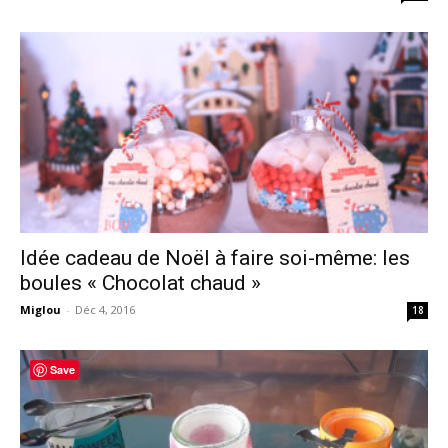
Idée cadeau de Noël à faire soi-même: les
boules « Chocolat chaud »
Miglou
-
Déc 4, 2016
18
Save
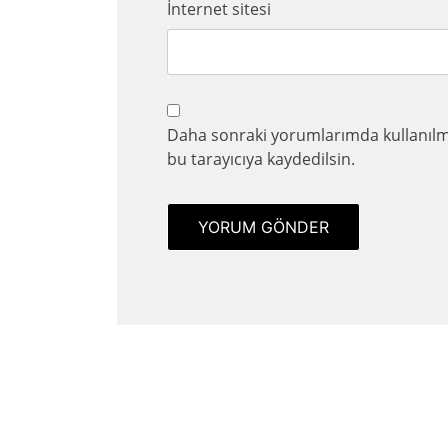
İnternet sitesi
Daha sonraki yorumlarımda kullanılma
bu tarayıcıya kaydedilsin.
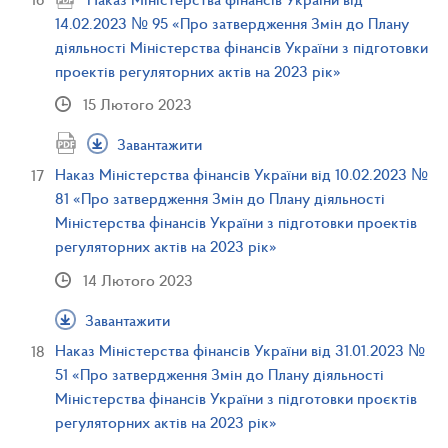
14.02.2023 № 95 «Про затвердження Змін до Плану
діяльності Міністерства фінансів України з підготовки
проектів регуляторних актів на 2023 рік»
15 Лютого 2023
Завантажити
Наказ Міністерства фінансів України від 10.02.2023 №
81 «Про затвердження Змін до Плану діяльності
Міністерства фінансів України з підготовки проектів
регуляторних актів на 2023 рік»
14 Лютого 2023
Завантажити
Наказ Міністерства фінансів України від 31.01.2023 №
51 «Про затвердження Змін до Плану діяльності
Міністерства фінансів України з підготовки проєктів
регуляторних актів на 2023 рік»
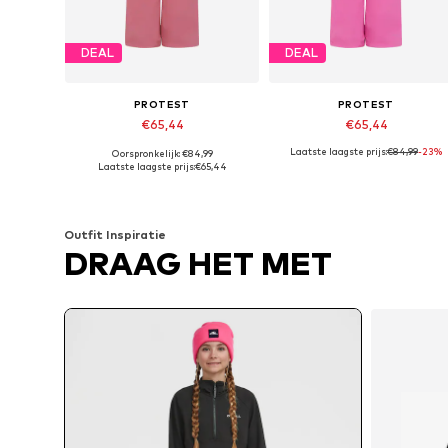
DEAL
DEAL
PROTEST
PROTEST
€65,44
€65,44
Laatste laagste prijs:
€84,99
-23%
Oorspronkelijk: €84,99
Beschikbare maten: 140 x Regular, 152 x Regular, 164 x Regular, 176 x Regular
Beschikbare maten: 140 x Regular, 
Laatste laagste prijs:
€65,44
In winkelmandje
In winkelmandje
Outfit Inspiratie
DRAAG HET MET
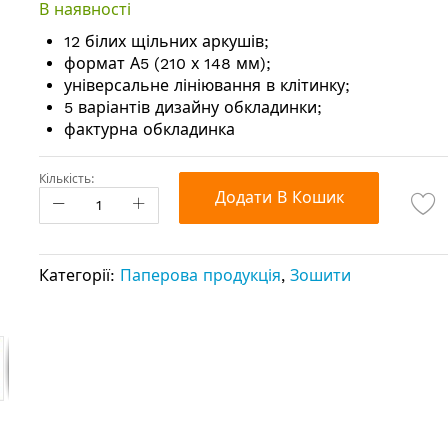
В наявності
12 білих щільних аркушів;
формат А5 (210 х 148 мм);
універсальне лініювання в клітинку;
5 варіантів дизайну обкладинки;
фактурна обкладинка
Кількість:
Додати В Кошик
Категорії:
Паперова продукція
,
Зошити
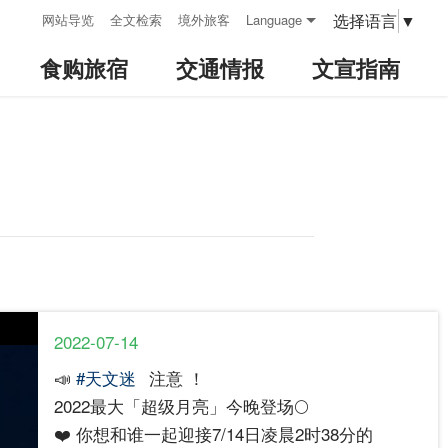
:::
选择语言
▼
网站导览
全文检索
境外旅客
Language
食购旅宿
交通情报
文宣指南
2022-07-14
📣
#天文迷
注意 ！
2022最大「超级月亮」今晚登场🌕
❤️ 你想和谁一起迎接7/14日凌晨2时38分的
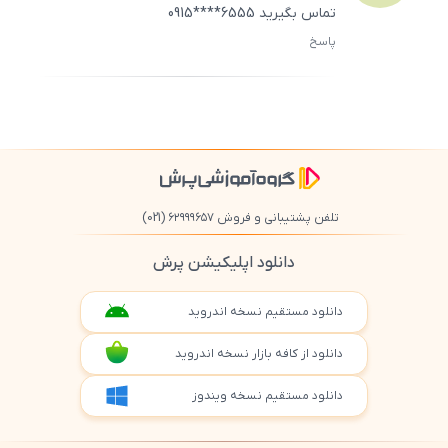
تماس بگیرید 6555****0915
پاسخ
ثبت
500
/
0
تلفن پشتیبانی و فروش ۶۲۹۹۹۶۵۷
(021)
دانلود اپلیکیشن پرش
دانلود مستقیم نسخه اندروید
دانلود از کافه بازار نسخه اندروید
دانلود مستقیم نسخه ویندوز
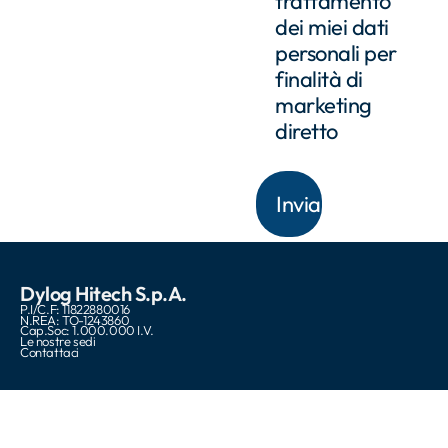
trattamento
dei miei dati
personali per
finalità di
marketing
diretto
Dylog Hitech S.p.A.
P.I/C.F: 11822880016
N.REA: TO-1243860
Cap.Soc: 1.000.000 I.V.
Le nostre sedi
Contattaci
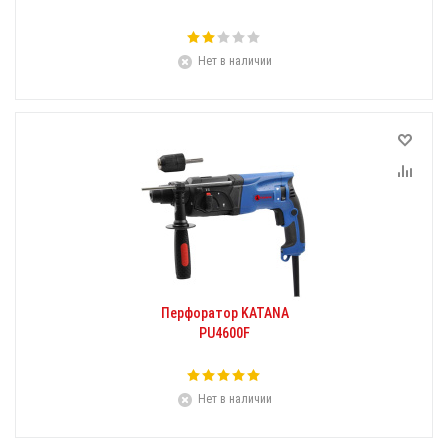
Нет в наличии
Перфоратор KATANA
PU4600F
Нет в наличии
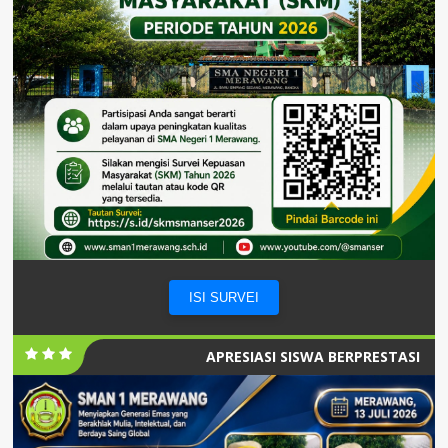
ISI SURVEI
APRESIASI SISWA BERPRESTASI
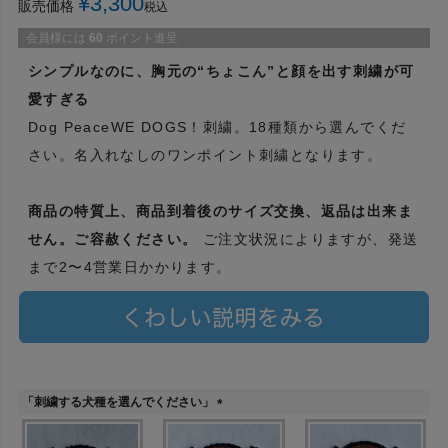
¥
3,300
販売価格
税込
会員様には
60
ポイント進呈
シンプルなのに、胸元の“ちょこん”と顔を出す刺繍が可
愛すぎる
Dog PeaceWE DOGS！刺繍。18種類から選んでくだ
さい。名入れなしのワンポイント刺繍となります。
商品の特質上、商品到着後のサイズ交換、返品は出来ま
せん。ご容赦ください。
ご注文状況によりますが、発送
まで2〜4営業日かかります。
「刺繍する犬種を選んでください」
(
必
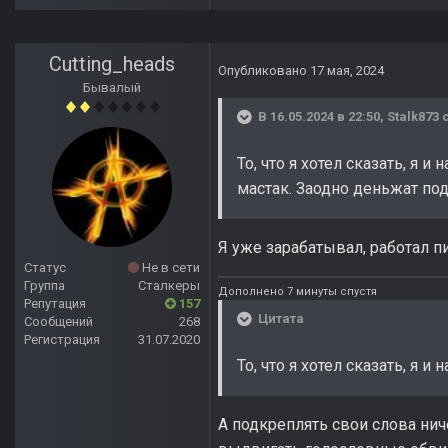
Cutting_heads
Опубликовано
17 мая, 2024
Бывалый
В 16.05.2024 в 22:50,
Stalk873
с
То, что я хотел сказать, я 
мастак. Заодно деньжат по
Я уже зарабатывал, работал
Статус
Не в сети
Группа
Сталкеры
Дополнено 7 минуты спустя
Репутация
157
Цитата
Сообщений
268
Регистрация
31.07.2020
То, что я хотел сказать, я и 
А подкреплять свои слова нич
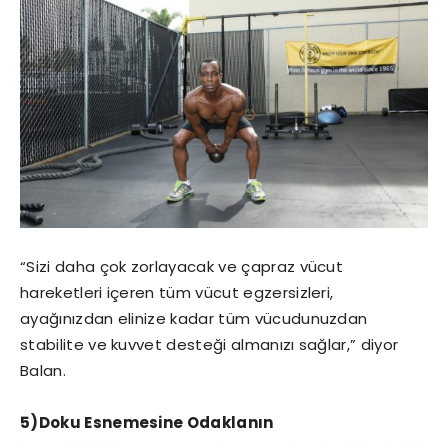
“Sizi daha çok zorlayacak ve çapraz vücut
hareketleri içeren tüm vücut egzersizleri,
ayağınızdan elinize kadar tüm vücudunuzdan
stabilite ve kuvvet desteği almanızı sağlar,” diyor
Balan.
5)Doku Esnemesine Odaklanın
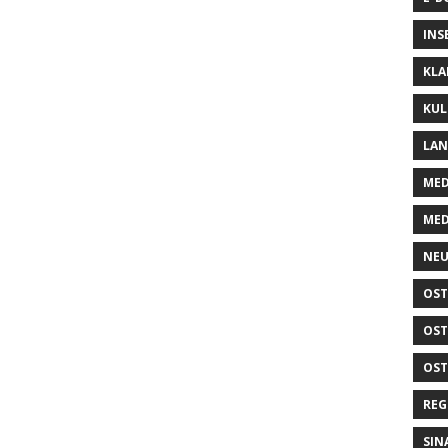
INS
KLA
KUL
LA
MED
MED
NEU
OST
OST
OST
REG
SIN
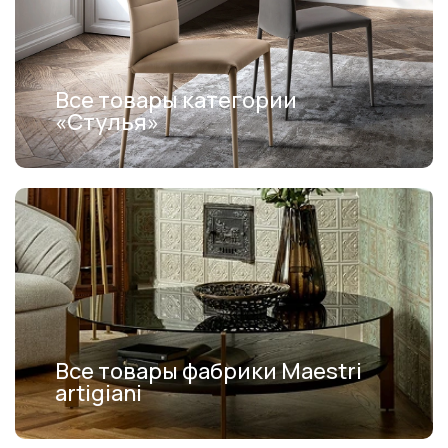
Все товары категории
«Стулья»
Все товары фабрики Maestri
artigiani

○ ○ ○ ○

Could you copy every line from the records that mentions the word "Beschikbare"?

Beschikbare maten: 140 x Regular, 152 x Regular, 164 x Regular, 176 x Regular
Beschikbare maten: 140 x Regular, 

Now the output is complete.